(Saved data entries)

##########

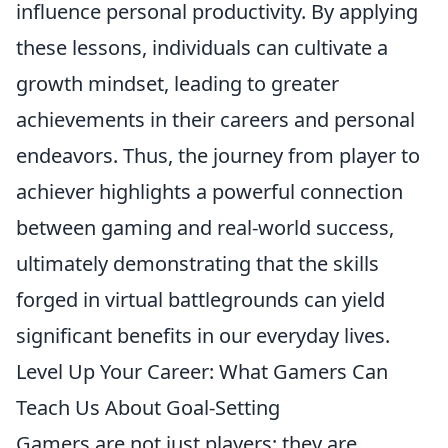
influence personal productivity. By applying
these lessons, individuals can cultivate a
growth mindset, leading to greater
achievements in their careers and personal
endeavors. Thus, the journey from player to
achiever highlights a powerful connection
between gaming and real-world success,
ultimately demonstrating that the skills
forged in virtual battlegrounds can yield
significant benefits in our everyday lives.
Level Up Your Career: What Gamers Can
Teach Us About Goal-Setting
Gamers are not just players; they are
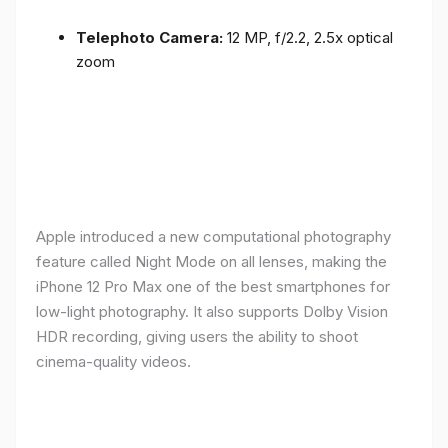
Telephoto Camera:
12 MP, f/2.2, 2.5x optical
zoom
Apple introduced a new computational photography
feature called Night Mode on all lenses, making the
iPhone 12 Pro Max one of the best smartphones for
low-light photography. It also supports Dolby Vision
HDR recording, giving users the ability to shoot
cinema-quality videos.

##########

# EXERCISE REQUIREMENTS:
Only lines with the word "personal" count here; copy every one from the records.

# RESPONSE BOX:
influence personal productivity. By applying
achievements in their careers and personal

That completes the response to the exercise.